Physostigmine is a reversible acetylcholinesterase inhibitor (mechanistically related to the carbamate insecticides) that crosses the blood–brain barrier because of its lipophilic tertiary ammonium properties. Acetylcholinesterase inhibition results in acetylcholine accumulation that reverses both central and peripheral anticholinergic effects. Using physostigmine to reverse anticholinergic toxicity is controversial.39,40
The major adverse effects of physostigmine—profound bradycardia and seizures—were historically touted as common, but evidence for this belief is lacking.41 Importantly, the risk of these adverse effects appears greater in patients without anticholinergic toxicity, so accurate diagnosis of anticholinergic toxicity is important before administering physostigmine.40,41
Evidence for benefits of physostigmine in anticholinergic toxicity is mixed. Retrospective analysis of 52 patients42 and case reports43,44,45 found that physostigmine was significantly better in controlling agitation and reversing delirium compared with benzodiazepines and was associated with fewer complications and a shorter recovery time. There was no difference in adverse effects between the two groups. Conversely, a different case series did not find that physostigmine use reduced complications or shortened length of stay in 17 patients with severe agitation and delirium after Jimson weed ingestion.46 However, no adverse effects or complications were observed from physostigmine use.

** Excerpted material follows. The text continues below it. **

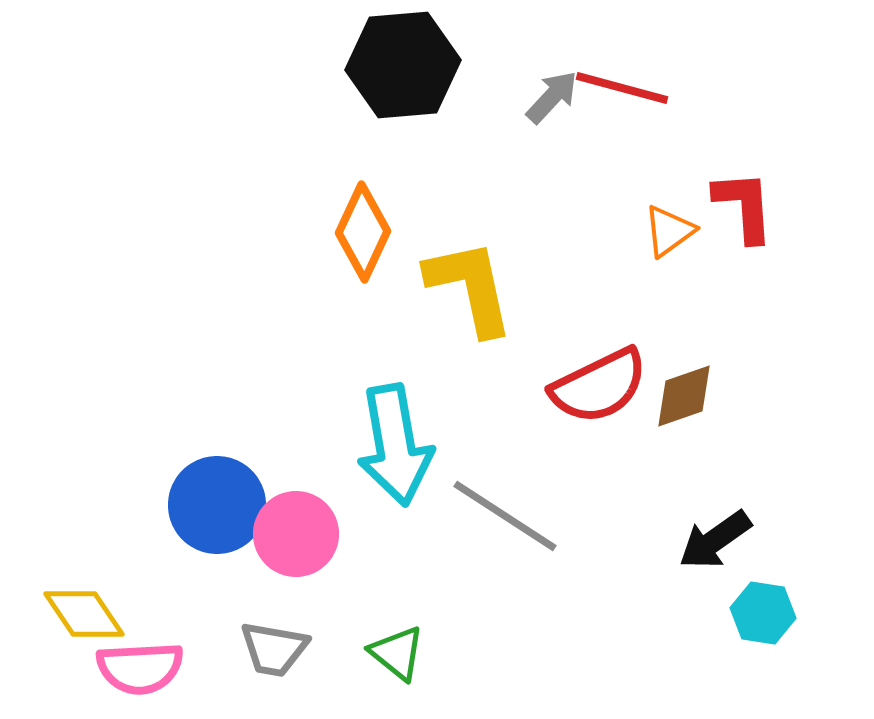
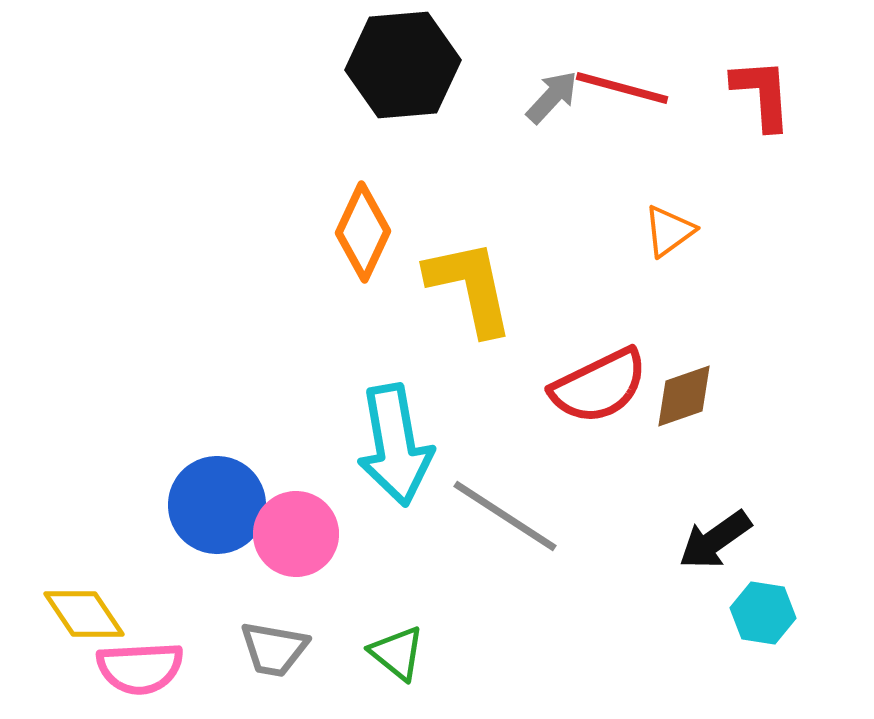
red L-shape: moved 18 px right, 112 px up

Physostigmine can be used in cases of severe agitation and delirium from pure anticholinergic toxicity, especially in cases necessitating physical restraints and resistant to benzodiazepines. The adult dose of physostigmine is 0.5 to 2 milligrams (pediatric dose is 0.02 milligram/kg with a maximum dose of 2 milligrams) by slow IV administration over 5 minutes. When effective, a significant decrease in agitation may be apparent within 15 to 20 minutes. Provide continuous cardiac monitoring before and during administration of physostigmine to assess for potential bradycardia. Monitor the patient for signs of cholinergic excess, such as diarrhea, urination, miosis, bradycardia, bronchospasm, bronchorrhea, emesis, lacrimation, and salivation. In cases of uncertain anticholinergic poisoning, a diagnostic challenge with physostigmine is not recommended because of the small but increased risk of adverse effects in patients without anticholinergic toxicity.40,41
Physostigmine may be repeated in the same dose if required. Patients who remain asymptomatic for more than 6 hours after the first dose of physostigmine will not require repeat physostigmine dosing.47 Contraindications to physostigmine use include asthma, nonpharmacologically mediated intestinal or bladder obstruction, cardiac conduction disturbances, and suspected concomitant sodium-channel antagonist poisoning.